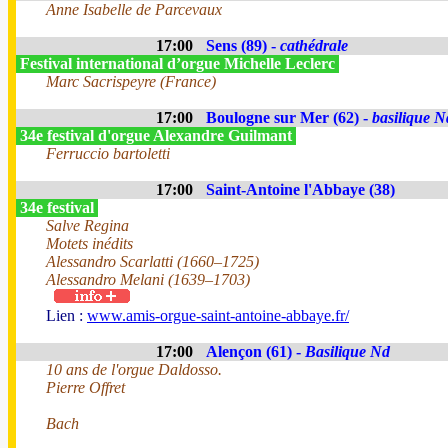
Anne Isabelle de Parcevaux
17:00
Sens (89) -
cathédrale
Festival international d’orgue Michelle Leclerc
Marc Sacrispeyre (France)
17:00
Boulogne sur Mer (62) -
basilique N
34e festival d'orgue Alexandre Guilmant
Ferruccio bartoletti
17:00
Saint-Antoine l'Abbaye (38)
34e festival
Salve Regina
Motets inédits
Alessandro Scarlatti (1660–1725)
Alessandro Melani (1639–1703)
Lien :
www.amis-orgue-saint-antoine-abbaye.fr/
17:00
Alençon (61) -
Basilique Nd
10 ans de l'orgue Daldosso.
Pierre Offret
Bach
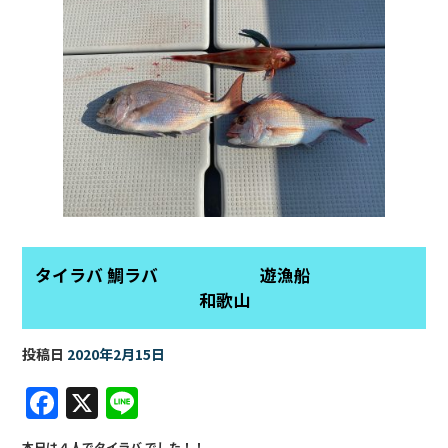
o
k
タイラバ 鯛ラバ 遊漁船
和歌山
投稿日
2020年2月15日
F
X
Li
a
n
本日は４人でタイラバ でした！！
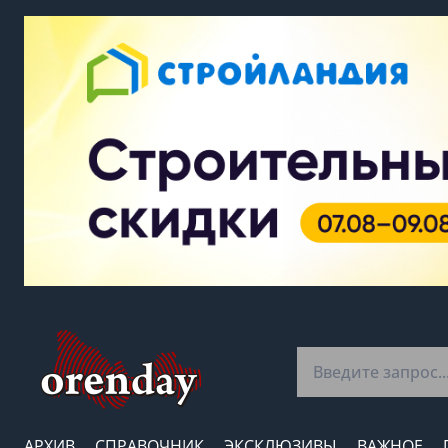
АРХИВ
СПРАВОЧНИК
ЭКСКЛЮЗИВЫ
ВАЖНОЕ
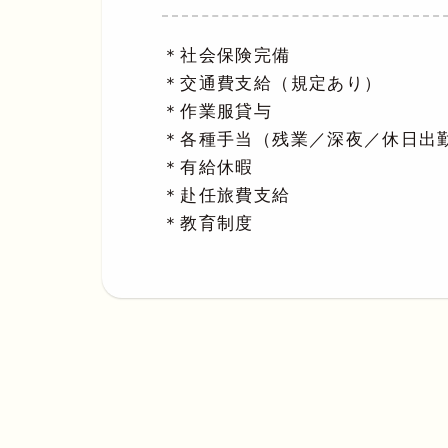
＊社会保険完備
＊交通費支給（規定あり）
＊作業服貸与
＊各種手当（残業／深夜／休日出
＊有給休暇
＊赴任旅費支給
＊教育制度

==========

## Work item
Return every line in the listing that contains the word "Alessandro".

## Solution
Alessandro Scarlatti (1660–1725)
Alessandro Melani (1639–1703)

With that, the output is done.